Urban was consecrated bishop 'of the church of Glamorgan which is to be found in Wales' on 11 August 1107 by Archbishop Anselm of Canterbury, making a profession of obedience to the archbishop at Canterbury. The contemporary chroniclers Eadmer and William of Malmesbury likewise call him bishop of Glamorgan. But between 1115 and 1119 Urban re-invented his diocese, taking the title of 'bishop of Llandaff' settling his see on the clerical community beside the river Taff, some miles north of the castle of Cardiff, the centre of political power in Glamorgan. Urban made great efforts to increase the prestige of Llandaff. With the permission of Gruffudd ap Cynan, king of Gwynedd, he translated the relics of St Dyfrig from Bardsey Island and reburied them at Llandaff. In April 1120, he began the reconstruction of the small church of the Llandaff community as a substantial Romanesque cathedral church, some impressive work from which still survives in the modern fabric. By that time Urban was at work on his master-plan, the compilation of a dossier of documents by which he could pursue some major territorial claims against the neighbouring dioceses.

== Bishop Urban and the Book of Llandaff ==
Urban's principal monument is the dossier he created to sustain the great cause he began in 1119 against the neighbouring dioceses of Hereford and St Davids, the Book of Llandaff, which was compiled between 1120 and 1134. He used as his primary source a large cache of early diplomas and charters relating to the episcopal communities of south east Wales, some dating back to the sub-Roman period. He or his clerks deliberately edited these to present a fictitious continuity of bishops of Llandaff from the sixth century onwards, back to the times of St Teilo, the original patron of the Llandaff community. Copied into the dossier were Lives of the Welsh saints associated with Llandaff (Teilo, Euddogwy and Dyfrig) which Urban commissioned. The Lives present the bishops of Llandaff as presiding as metropolitans over the other Welsh bishops. Authorship of the 'Book of Llandaff' has been attributed to several men. Geoffrey of Monmouth, Urban himself or the hagiographer, Caradoc of Llancarfan, have all been suggested, but the evidence for each can only be circumstantial.

== The appeal to Rome ==
The most remarkable and long-lasting legacy of Bishop Urban's career was the epic case he pursued at Rome against the neighbouring dioceses of St Davids and Hereford. The first complaints against St Davids had been made before the death of Bishop Wilfrid of St Davids (1115). It may have been that which inspired the collection of documents copied into the Book of Llandaff.

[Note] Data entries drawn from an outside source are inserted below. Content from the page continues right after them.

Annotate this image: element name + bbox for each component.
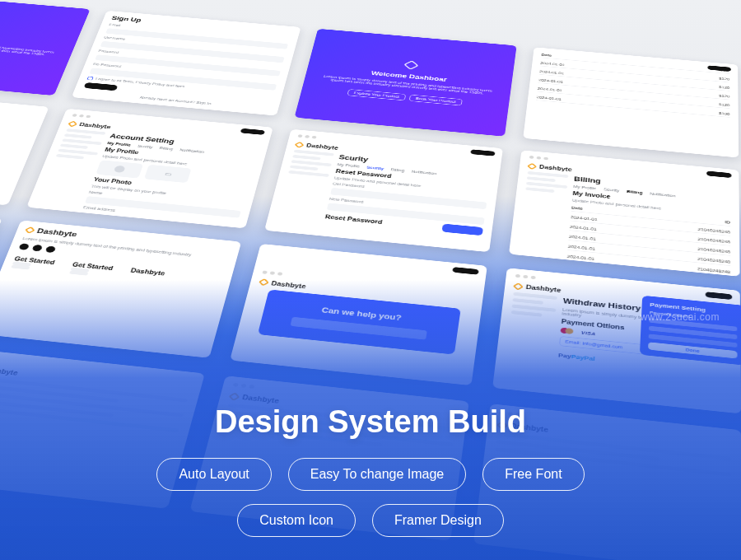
main-panel: Account Setting My Profile Scurity Billi…	[82, 133, 259, 224]
promo-canvas: Dashboar Lorem ipsum is simply dummy tex…	[0, 0, 741, 560]
signup-button[interactable]	[84, 82, 119, 91]
col-date: Date	[541, 54, 552, 58]
tab-billing[interactable]: Billing	[390, 168, 404, 173]
tab-security[interactable]: Scurity	[137, 144, 154, 149]
chip-auto-layout[interactable]: Auto Layout	[156, 458, 271, 491]
update-button[interactable]	[441, 224, 483, 236]
account-card: Dashbyte Account Setting My Profile Scur…	[26, 109, 273, 229]
window-pill	[452, 267, 479, 275]
hero: Design System Build Auto Layout Easy To …	[0, 404, 741, 537]
window-pill	[706, 171, 731, 179]
window-pill	[240, 128, 265, 135]
instagram-icon[interactable]	[31, 245, 43, 252]
image-icon: ▭	[164, 170, 172, 176]
billing-card: Dashbyte Billing My Profile Scurity Bill…	[509, 150, 740, 276]
welcome-card: Welcome Dashboar Lorem ipsum is simply d…	[295, 29, 517, 137]
welcome-blurb: Lorem ipsum is simply dummy text of the …	[0, 36, 64, 58]
chip-framer[interactable]: Framer Design	[372, 504, 504, 537]
linkedin-icon[interactable]	[45, 245, 57, 253]
hero-title: Design System Build	[215, 404, 526, 440]
welcome-card-left: Dashboar Lorem ipsum is simply dummy tex…	[0, 0, 91, 96]
feature-chips: Auto Layout Easy To change Image Free Fo…	[107, 458, 634, 537]
chip-free-font[interactable]: Free Font	[482, 458, 584, 491]
book-button[interactable]: Book Your Product	[409, 94, 463, 105]
tab-notification[interactable]: Notification	[412, 170, 437, 175]
signup-card: Sign Up Email Username Password Re-Passw…	[72, 11, 301, 116]
tab-notification[interactable]: Notification	[179, 148, 205, 154]
reset-bottom: Reset Password	[324, 213, 383, 224]
security-card: Dashbyte Scurity My Profile Scurity Bill…	[264, 129, 503, 252]
watermark: www.2sucai.com	[641, 311, 720, 323]
explore-button[interactable]: Explore Your Product	[347, 89, 407, 100]
logo-icon	[527, 163, 537, 170]
logo-icon	[25, 226, 35, 234]
logo-icon	[68, 120, 77, 127]
sales-table-card: Date Sale 2024-01-01$120 2024-01-01$120 …	[523, 47, 739, 157]
tab-profile[interactable]: My Profile	[337, 163, 360, 169]
facebook-icon[interactable]	[18, 243, 30, 250]
tab-profile[interactable]: My Profile	[107, 142, 132, 147]
checkbox-icon[interactable]	[87, 77, 94, 81]
chip-easy-image[interactable]: Easy To change Image	[288, 458, 466, 491]
avatar-upload[interactable]	[96, 160, 143, 178]
tab-security[interactable]: Scurity	[366, 166, 384, 170]
window-pill	[470, 149, 495, 156]
tab-billing[interactable]: Billing	[159, 147, 173, 151]
chip-custom-icon[interactable]: Custom Icon	[237, 504, 356, 537]
diamond-logo-icon	[403, 60, 419, 69]
logo-icon	[295, 142, 305, 148]
avatar-icon	[114, 166, 126, 173]
image-upload[interactable]: ▭	[144, 165, 192, 183]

The wider case opened at the Council of Reims in 1119 when Urban presented a petition to Pope Calixtus II, where he asserted the primacy of Llandaff over other Welsh dioceses, the persecution of his church by Welsh and Norman magnates and the depredations on his jurisdiction by neighbouring bishops. Urban received protections from the pope and the extent of his claims were registered. Papal letters were issued to King Henry I, Ralph archbishop of Canterbury and the clergy and barons of the diocese in Urban's support. In 1125 John of Crema, the papal legate, summoned the disputing parties to London to hear the case. The case was finally referred to Rome in 1127, and Urban travelled there in April 1128. Pope Honorius II decided provisionally in Urban's favour awarding substantial swathes of territory in Herefordshire and Deheubarth to Llandaff diocese. The archbishop of Canterbury's part in the affair was criticised by the curia. A further hearing at Rome in February 1129 heard the evidence of Welsh clergy and witnesses Urban had brought with him. Since the other parties did not appear, the case went to Urban by default. This brought the bishop of St Davids to Rome in 1130 to appeal against the decision. Urban's claims were increasingly obstructed both at the royal court and Canterbury. He found Pope Innocent II less helpful than his predecessors, when he met him at St-Quentin in 1131. In 1132, the pope referred the case to the archbishops of the Anglo-Norman realm for settlement, though reserving the final judgement to himself. Urban fought the case through several hearings in England in 1132 and 1133, and ultimately lost. Ill and aged now, Urban made a final journey to Rome, where he died early in October 1134. Though he lost, Urban's ambitions and energy radically changed the nature of the relationship between the papal curia and the church in England. Following Urban's epic legal battle, an increasing number of litigants appealed to Rome from decisions taken in English provincial courts.

== Sources ==
- J. R. Davies, The Book of Llandaf and the Norman Church in Wales (Woodbridge, 2003).
- J. R. Davies, "Liber Landavensis: its date and the identity of its editor", Cambrian Medieval Celtic Studies, 35 (Summer 1998), 1-11.
- W. Davies, "St Mary's Worcester and the Liber Landavensis", Journal of the Society of Archivists, 4 (1970/3), 459-85.
- W. Davies, The Llandaff Charters (Aberystwyth, 1977).
- Llandaff Episcopal Acta, 1140-1287, ed. D. Crouch (South Wales Record Society, 5, 1988).
- D. Crouch, "Urban, first bishop of Llandaff, 1107-1134", Journal of Welsh Ecclesiastical History, 6 (1989), 20-41.
- C. N. L. Brooke, "The Archbishops of St Davids, Llandaff and Caerleon-on-Usk", in, The Church and the Welsh Border in the Central Middle Ages (Woodbridge, 1986), 16-49.
- Yorke, Barbara (2006). "The Conversion of Britain: Religion, Politics and Society in Britain c. 600-800"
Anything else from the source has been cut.